- WHAT YOU ARE ASKED TO DO
Lines from the first one down to the one containing "connection with such use." in the data below are the only ones needed; please return them exactly, both ends included.

- RECORDS SHOWN
——————

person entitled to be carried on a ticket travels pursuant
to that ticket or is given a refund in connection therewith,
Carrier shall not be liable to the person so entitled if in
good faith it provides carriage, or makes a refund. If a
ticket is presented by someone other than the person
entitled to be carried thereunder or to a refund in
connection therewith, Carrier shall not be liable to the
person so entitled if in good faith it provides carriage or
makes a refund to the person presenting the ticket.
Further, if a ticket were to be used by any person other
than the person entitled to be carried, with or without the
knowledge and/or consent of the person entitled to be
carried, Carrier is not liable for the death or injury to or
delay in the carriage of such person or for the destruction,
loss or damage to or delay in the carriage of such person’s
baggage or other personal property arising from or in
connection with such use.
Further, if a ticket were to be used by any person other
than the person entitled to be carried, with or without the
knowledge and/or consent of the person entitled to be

——————

- SOLUTION TO THE PROBLEM
person entitled to be carried on a ticket travels pursuant
to that ticket or is given a refund in connection therewith,
Carrier shall not be liable to the person so entitled if in
good faith it provides carriage, or makes a refund. If a
ticket is presented by someone other than the person
entitled to be carried thereunder or to a refund in
connection therewith, Carrier shall not be liable to the
person so entitled if in good faith it provides carriage or
makes a refund to the person presenting the ticket.
Further, if a ticket were to be used by any person other
than the person entitled to be carried, with or without the
knowledge and/or consent of the person entitled to be
carried, Carrier is not liable for the death or injury to or
delay in the carriage of such person or for the destruction,
loss or damage to or delay in the carriage of such person’s
baggage or other personal property arising from or in
connection with such use.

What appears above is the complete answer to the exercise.